Don't include any picture when you restate the data word for word.

(RECORDS SUPPLIED Opens)

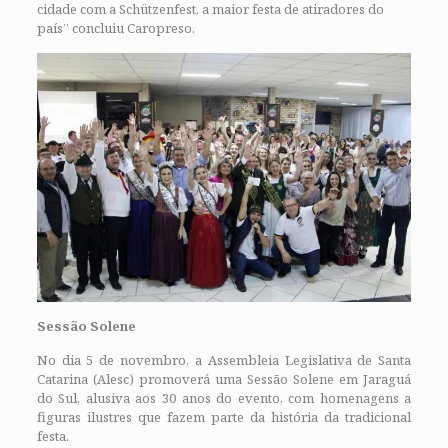
cidade com a Schützenfest, a maior festa de atiradores do
país” concluiu Caropreso.
Sessão Solene
No dia 5 de novembro, a Assembleia Legislativa de Santa
Catarina (Alesc) promoverá uma Sessão Solene em Jaraguá
do Sul, alusiva aos 30 anos do evento, com homenagens a
figuras ilustres que fazem parte da história da tradicional
festa.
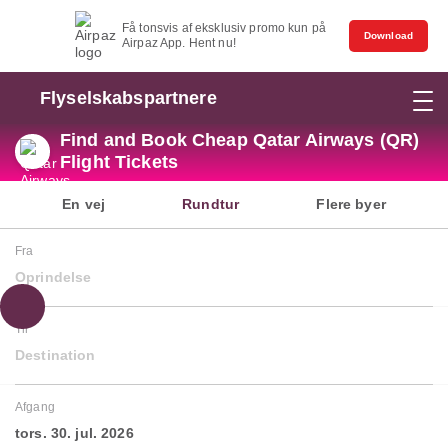
Få tonsvis af eksklusiv promo kun på
Download
Airpaz App. Hent nu!
Flyselskabspartnere
Find and Book Cheap Qatar Airways (QR)
Flight Tickets
En vej
Rundtur
Flere byer
Fra
Oprindelse
Til
Destination
Afgang
tors. 30. jul. 2026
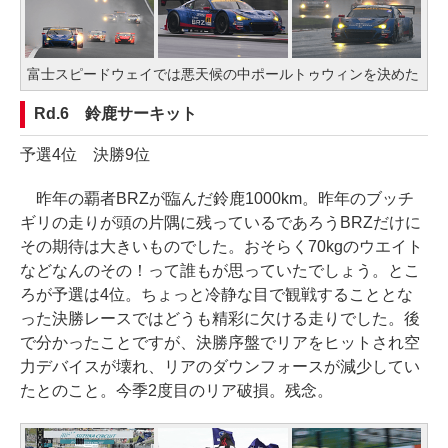
富士スピードウェイでは悪天候の中ポールトゥウィンを決めた
Rd.6 鈴鹿サーキット
予選4位 決勝9位
昨年の覇者BRZが臨んだ鈴鹿1000km。昨年のブッチ
ギリの走りが頭の片隅に残っているであろうBRZだけに
その期待は大きいものでした。おそらく70kgのウエイト
などなんのその！って誰もが思っていたでしょう。とこ
ろが予選は4位。ちょっと冷静な目で観戦することとな
った決勝レースではどうも精彩に欠ける走りでした。後
で分かったことですが、決勝序盤でリアをヒットされ空
力デバイスが壊れ、リアのダウンフォースが減少してい
たとのこと。今季2度目のリア破損。残念。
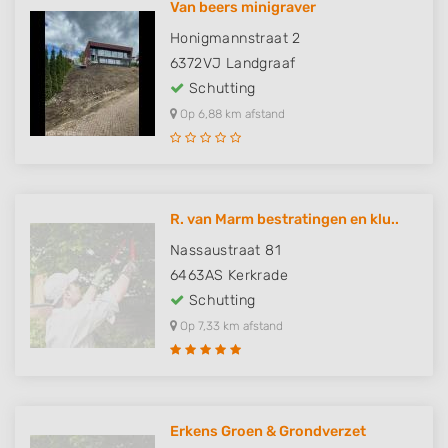
Van beers minigraver
Honigmannstraat 2
6372VJ
Landgraaf
Schutting
Op 6,88 km afstand
R. van Marm bestratingen en klu..
Nassaustraat 81
6463AS
Kerkrade
Schutting
Op 7,33 km afstand
Erkens Groen & Grondverzet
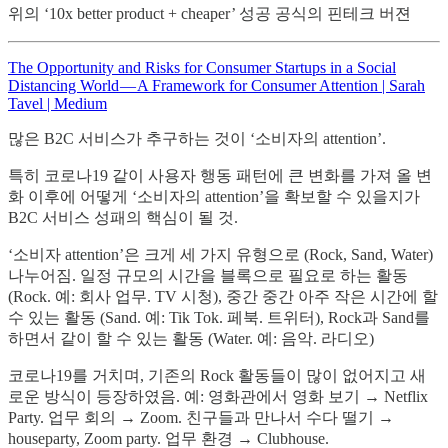
위의 ‘10x better product + cheaper’ 성공 공식의 핀테크 버젼
The Opportunity and Risks for Consumer Startups in a Social
Distancing World — A Framework for Consumer Attention | Sarah
Tavel | Medium
많은 B2C 서비스가 추구하는 것이 ‘소비자의 attention’.
특히 코로나19 같이 사용자 행동 패턴에 큰 변화를 가져 올 변
화 이후에 어떻게 ‘소비자의 attention’을 확보할 수 있을지가
B2C 서비스 성패의 핵심이 될 것.
‘소비자 attention’은 크게 세 가지 유형으로 (Rock, Sand, Water)
나누어짐. 일정 규모의 시간을 블록으로 필요로 하는 활동
(Rock. 예: 회사 업무. TV 시청), 중간 중간 아주 작은 시간에 할
수 있는 활동 (Sand. 예: Tik Tok. 페북. 트위터), Rock과 Sand를
하면서 같이 할 수 있는 활동 (Water. 예: 음악. 라디오)
코로나19를 거치며, 기존의 Rock 활동들이 많이 없어지고 새
로운 방식이 등장하였음. 예: 영화관에서 영화 보기 → Netflix
Party. 업무 회의 → Zoom. 친구들과 만나서 수다 떨기 →
houseparty, Zoom party. 업무 환경 → Clubhouse.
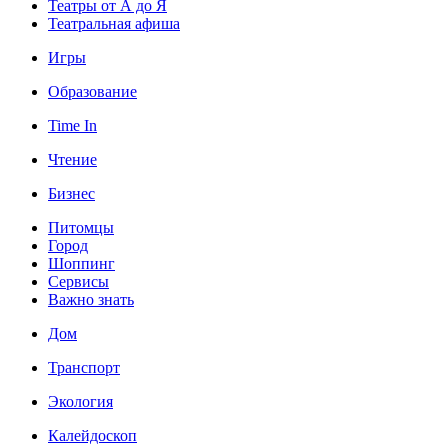
Театры от А до Я
Театральная афиша
Игры
Образование
Time In
Чтение
Бизнес
Питомцы
Город
Шоппинг
Сервисы
Важно знать
Дом
Транспорт
Экология
Калейдоскоп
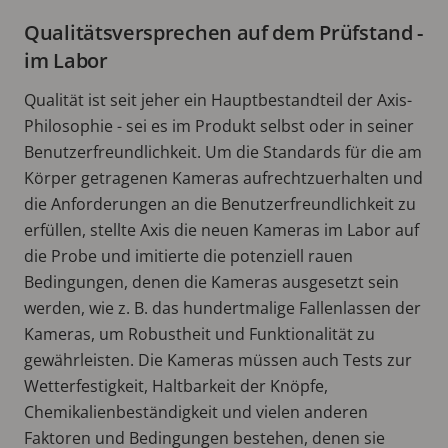
Qualitätsversprechen auf dem Prüfstand -
im Labor
Qualität ist seit jeher ein Hauptbestandteil der Axis-
Philosophie - sei es im Produkt selbst oder in seiner
Benutzerfreundlichkeit. Um die Standards für die am
Körper getragenen Kameras aufrechtzuerhalten und
die Anforderungen an die Benutzerfreundlichkeit zu
erfüllen, stellte Axis die neuen Kameras im Labor auf
die Probe und imitierte die potenziell rauen
Bedingungen, denen die Kameras ausgesetzt sein
werden, wie z. B. das hundertmalige Fallenlassen der
Kameras, um Robustheit und Funktionalität zu
gewährleisten. Die Kameras müssen auch Tests zur
Wetterfestigkeit, Haltbarkeit der Knöpfe,
Chemikalienbeständigkeit und vielen anderen
Faktoren und Bedingungen bestehen, denen sie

(RECORDS SUPPLIED Closes)

**REPLY:**
cidade com a Schützenfest, a maior festa de atiradores do
país” concluiu Caropreso.
Sessão Solene
No dia 5 de novembro, a Assembleia Legislativa de Santa
Catarina (Alesc) promoverá uma Sessão Solene em Jaraguá
do Sul, alusiva aos 30 anos do evento, com homenagens a
figuras ilustres que fazem parte da história da tradicional
festa.
Få tonsvis af eksklusiv promo kun på
Download
Airpaz App. Hent nu!
Flyselskabspartnere
Find and Book Cheap Qatar Airways (QR)
Flight Tickets
En vej
Rundtur
Flere byer
Fra
Oprindelse
Til
Destination
Afgang
tors. 30. jul. 2026
富士スピードウェイでは悪天候の中ポールトゥウィンを決めた
Rd.6 鈴鹿サーキット
予選4位 決勝9位
昨年の覇者BRZが臨んだ鈴鹿1000km。昨年のブッチ
ギリの走りが頭の片隅に残っているであろうBRZだけに
その期待は大きいものでした。おそらく70kgのウエイト
などなんのその！って誰もが思っていたでしょう。とこ
ろが予選は4位。ちょっと冷静な目で観戦することとな
った決勝レースではどうも精彩に欠ける走りでした。後
で分かったことですが、決勝序盤でリアをヒットされ空
力デバイスが壊れ、リアのダウンフォースが減少してい
たとのこと。今季2度目のリア破損。残念。
Van beers minigraver
Honigmannstraat 2
6372VJ
Landgraaf
Schutting
Op 6,88 km afstand
R. van Marm bestratingen en klu..
Nassaustraat 81
6463AS
Kerkrade
Schutting
Op 7,33 km afstand
Erkens Groen & Grondverzet
위의 ‘10x better product + cheaper’ 성공 공식의 핀테크 버젼
The Opportunity and Risks for Consumer Startups in a Social
Distancing World — A Framework for Consumer Attention | Sarah
Tavel | Medium
많은 B2C 서비스가 추구하는 것이 ‘소비자의 attention’.
특히 코로나19 같이 사용자 행동 패턴에 큰 변화를 가져 올 변
화 이후에 어떻게 ‘소비자의 attention’을 확보할 수 있을지가
B2C 서비스 성패의 핵심이 될 것.
‘소비자 attention’은 크게 세 가지 유형으로 (Rock, Sand, Water)
나누어짐. 일정 규모의 시간을 블록으로 필요로 하는 활동
(Rock. 예: 회사 업무. TV 시청), 중간 중간 아주 작은 시간에 할
수 있는 활동 (Sand. 예: Tik Tok. 페북. 트위터), Rock과 Sand를
하면서 같이 할 수 있는 활동 (Water. 예: 음악. 라디오)
코로나19를 거치며, 기존의 Rock 활동들이 많이 없어지고 새
로운 방식이 등장하였음. 예: 영화관에서 영화 보기 → Netflix
Party. 업무 회의 → Zoom. 친구들과 만나서 수다 떨기 →
houseparty, Zoom party. 업무 환경 → Clubhouse.
Театры от А до Я
Театральная афиша
Игры
Образование
Time In
Чтение
Бизнес
Питомцы
Город
Шоппинг
Сервисы
Важно знать
Дом
Транспорт
Экология
Калейдоскоп
Qualitätsversprechen auf dem Prüfstand -
im Labor
Qualität ist seit jeher ein Hauptbestandteil der Axis-
Philosophie - sei es im Produkt selbst oder in seiner
Benutzerfreundlichkeit. Um die Standards für die am
Körper getragenen Kameras aufrechtzuerhalten und
die Anforderungen an die Benutzerfreundlichkeit zu
erfüllen, stellte Axis die neuen Kameras im Labor auf
die Probe und imitierte die potenziell rauen
Bedingungen, denen die Kameras ausgesetzt sein
werden, wie z. B. das hundertmalige Fallenlassen der
Kameras, um Robustheit und Funktionalität zu
gewährleisten. Die Kameras müssen auch Tests zur
Wetterfestigkeit, Haltbarkeit der Knöpfe,
Chemikalienbeständigkeit und vielen anderen
Faktoren und Bedingungen bestehen, denen sie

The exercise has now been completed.